WHAT TO PRODUCE: Please output each line of the data exactly as it appears.

DATA LISTING:
--- START ---

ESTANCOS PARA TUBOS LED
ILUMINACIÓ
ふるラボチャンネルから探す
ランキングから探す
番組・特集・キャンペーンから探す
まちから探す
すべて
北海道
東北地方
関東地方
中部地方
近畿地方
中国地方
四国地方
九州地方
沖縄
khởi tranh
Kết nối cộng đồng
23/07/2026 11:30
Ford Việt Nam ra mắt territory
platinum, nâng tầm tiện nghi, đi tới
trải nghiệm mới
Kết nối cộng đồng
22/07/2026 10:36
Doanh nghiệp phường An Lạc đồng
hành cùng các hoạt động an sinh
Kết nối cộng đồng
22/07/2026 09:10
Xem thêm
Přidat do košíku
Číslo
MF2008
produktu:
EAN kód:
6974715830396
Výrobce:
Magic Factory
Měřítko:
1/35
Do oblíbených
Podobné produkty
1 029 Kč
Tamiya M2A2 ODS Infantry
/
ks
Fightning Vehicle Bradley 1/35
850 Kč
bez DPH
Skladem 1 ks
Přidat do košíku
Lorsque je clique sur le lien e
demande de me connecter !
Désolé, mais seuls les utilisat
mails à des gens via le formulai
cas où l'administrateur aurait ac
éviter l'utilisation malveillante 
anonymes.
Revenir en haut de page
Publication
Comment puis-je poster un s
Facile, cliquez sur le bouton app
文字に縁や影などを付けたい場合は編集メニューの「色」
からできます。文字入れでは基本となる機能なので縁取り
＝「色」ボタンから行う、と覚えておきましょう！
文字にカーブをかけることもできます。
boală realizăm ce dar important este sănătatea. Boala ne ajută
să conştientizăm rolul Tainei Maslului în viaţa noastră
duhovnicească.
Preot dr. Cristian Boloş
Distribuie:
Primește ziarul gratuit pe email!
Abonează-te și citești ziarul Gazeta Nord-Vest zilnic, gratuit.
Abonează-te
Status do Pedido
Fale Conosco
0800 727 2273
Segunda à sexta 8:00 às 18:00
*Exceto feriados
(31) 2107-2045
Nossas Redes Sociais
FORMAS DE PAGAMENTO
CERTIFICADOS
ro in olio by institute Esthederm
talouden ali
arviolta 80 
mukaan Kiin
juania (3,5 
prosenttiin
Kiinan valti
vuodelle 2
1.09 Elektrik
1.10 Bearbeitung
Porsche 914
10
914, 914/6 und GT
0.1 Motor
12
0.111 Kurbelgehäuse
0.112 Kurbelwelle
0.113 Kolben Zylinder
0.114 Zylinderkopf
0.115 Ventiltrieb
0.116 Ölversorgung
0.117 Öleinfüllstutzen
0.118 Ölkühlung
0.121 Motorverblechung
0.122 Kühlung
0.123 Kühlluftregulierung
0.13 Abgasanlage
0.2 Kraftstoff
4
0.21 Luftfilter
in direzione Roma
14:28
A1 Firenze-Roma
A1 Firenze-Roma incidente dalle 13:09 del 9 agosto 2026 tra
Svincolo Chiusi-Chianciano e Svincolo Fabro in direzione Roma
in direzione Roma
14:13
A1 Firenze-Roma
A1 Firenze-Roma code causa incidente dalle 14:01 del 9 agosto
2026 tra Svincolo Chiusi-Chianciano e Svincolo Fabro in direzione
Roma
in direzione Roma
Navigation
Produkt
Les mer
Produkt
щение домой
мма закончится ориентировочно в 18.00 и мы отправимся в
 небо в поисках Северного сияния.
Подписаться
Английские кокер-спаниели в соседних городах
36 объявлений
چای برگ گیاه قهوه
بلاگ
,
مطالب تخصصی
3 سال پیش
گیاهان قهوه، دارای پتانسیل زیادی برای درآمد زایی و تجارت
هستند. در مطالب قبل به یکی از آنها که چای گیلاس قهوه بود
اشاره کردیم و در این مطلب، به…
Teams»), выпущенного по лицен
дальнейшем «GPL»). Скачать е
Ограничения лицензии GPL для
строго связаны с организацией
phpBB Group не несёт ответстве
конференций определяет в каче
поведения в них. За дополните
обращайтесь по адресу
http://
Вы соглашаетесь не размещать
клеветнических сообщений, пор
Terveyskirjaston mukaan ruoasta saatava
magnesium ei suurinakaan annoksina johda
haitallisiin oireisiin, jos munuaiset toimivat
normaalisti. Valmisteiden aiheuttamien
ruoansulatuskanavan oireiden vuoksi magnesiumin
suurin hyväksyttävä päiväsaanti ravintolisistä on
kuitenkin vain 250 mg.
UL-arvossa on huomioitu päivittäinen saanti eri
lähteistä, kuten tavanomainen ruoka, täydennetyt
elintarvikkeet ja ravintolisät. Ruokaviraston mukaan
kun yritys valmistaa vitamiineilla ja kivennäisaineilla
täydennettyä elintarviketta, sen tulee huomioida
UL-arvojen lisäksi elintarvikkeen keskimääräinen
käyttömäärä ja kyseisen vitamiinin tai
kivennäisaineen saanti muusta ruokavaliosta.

--- END ---

COMPLETED EXERCISE:
ESTANCOS PARA TUBOS LED
ILUMINACIÓ
ふるラボチャンネルから探す
ランキングから探す
番組・特集・キャンペーンから探す
まちから探す
すべて
北海道
東北地方
関東地方
中部地方
近畿地方
中国地方
四国地方
九州地方
沖縄
khởi tranh
Kết nối cộng đồng
23/07/2026 11:30
Ford Việt Nam ra mắt territory
platinum, nâng tầm tiện nghi, đi tới
trải nghiệm mới
Kết nối cộng đồng
22/07/2026 10:36
Doanh nghiệp phường An Lạc đồng
hành cùng các hoạt động an sinh
Kết nối cộng đồng
22/07/2026 09:10
Xem thêm
Přidat do košíku
Číslo
MF2008
produktu:
EAN kód:
6974715830396
Výrobce:
Magic Factory
Měřítko:
1/35
Do oblíbených
Podobné produkty
1 029 Kč
Tamiya M2A2 ODS Infantry
/
ks
Fightning Vehicle Bradley 1/35
850 Kč
bez DPH
Skladem 1 ks
Přidat do košíku
Lorsque je clique sur le lien e
demande de me connecter !
Désolé, mais seuls les utilisat
mails à des gens via le formulai
cas où l'administrateur aurait ac
éviter l'utilisation malveillante 
anonymes.
Revenir en haut de page
Publication
Comment puis-je poster un s
Facile, cliquez sur le bouton app
文字に縁や影などを付けたい場合は編集メニューの「色」
からできます。文字入れでは基本となる機能なので縁取り
＝「色」ボタンから行う、と覚えておきましょう！
文字にカーブをかけることもできます。
boală realizăm ce dar important este sănătatea. Boala ne ajută
să conştientizăm rolul Tainei Maslului în viaţa noastră
duhovnicească.
Preot dr. Cristian Boloş
Distribuie:
Primește ziarul gratuit pe email!
Abonează-te și citești ziarul Gazeta Nord-Vest zilnic, gratuit.
Abonează-te
Status do Pedido
Fale Conosco
0800 727 2273
Segunda à sexta 8:00 às 18:00
*Exceto feriados
(31) 2107-2045
Nossas Redes Sociais
FORMAS DE PAGAMENTO
CERTIFICADOS
ro in olio by institute Esthederm
talouden ali
arviolta 80 
mukaan Kiin
juania (3,5 
prosenttiin
Kiinan valti
vuodelle 2
1.09 Elektrik
1.10 Bearbeitung
Porsche 914
10
914, 914/6 und GT
0.1 Motor
12
0.111 Kurbelgehäuse
0.112 Kurbelwelle
0.113 Kolben Zylinder
0.114 Zylinderkopf
0.115 Ventiltrieb
0.116 Ölversorgung
0.117 Öleinfüllstutzen
0.118 Ölkühlung
0.121 Motorverblechung
0.122 Kühlung
0.123 Kühlluftregulierung
0.13 Abgasanlage
0.2 Kraftstoff
4
0.21 Luftfilter
in direzione Roma
14:28
A1 Firenze-Roma
A1 Firenze-Roma incidente dalle 13:09 del 9 agosto 2026 tra
Svincolo Chiusi-Chianciano e Svincolo Fabro in direzione Roma
in direzione Roma
14:13
A1 Firenze-Roma
A1 Firenze-Roma code causa incidente dalle 14:01 del 9 agosto
2026 tra Svincolo Chiusi-Chianciano e Svincolo Fabro in direzione
Roma
in direzione Roma
Navigation
Produkt
Les mer
Produkt
щение домой
мма закончится ориентировочно в 18.00 и мы отправимся в
 небо в поисках Северного сияния.
Подписаться
Английские кокер-спаниели в соседних городах
36 объявлений
چای برگ گیاه قهوه
بلاگ
,
مطالب تخصصی
3 سال پیش
گیاهان قهوه، دارای پتانسیل زیادی برای درآمد زایی و تجارت
هستند. در مطالب قبل به یکی از آنها که چای گیلاس قهوه بود
اشاره کردیم و در این مطلب، به…
Teams»), выпущенного по лицен
дальнейшем «GPL»). Скачать е
Ограничения лицензии GPL для
строго связаны с организацией
phpBB Group не несёт ответстве
конференций определяет в каче
поведения в них. За дополните
обращайтесь по адресу
http://
Вы соглашаетесь не размещать
клеветнических сообщений, пор
Terveyskirjaston mukaan ruoasta saatava
magnesium ei suurinakaan annoksina johda
haitallisiin oireisiin, jos munuaiset toimivat
normaalisti. Valmisteiden aiheuttamien
ruoansulatuskanavan oireiden vuoksi magnesiumin
suurin hyväksyttävä päiväsaanti ravintolisistä on
kuitenkin vain 250 mg.
UL-arvossa on huomioitu päivittäinen saanti eri
lähteistä, kuten tavanomainen ruoka, täydennetyt
elintarvikkeet ja ravintolisät. Ruokaviraston mukaan
kun yritys valmistaa vitamiineilla ja kivennäisaineilla
täydennettyä elintarviketta, sen tulee huomioida
UL-arvojen lisäksi elintarvikkeen keskimääräinen
käyttömäärä ja kyseisen vitamiinin tai
kivennäisaineen saanti muusta ruokavaliosta.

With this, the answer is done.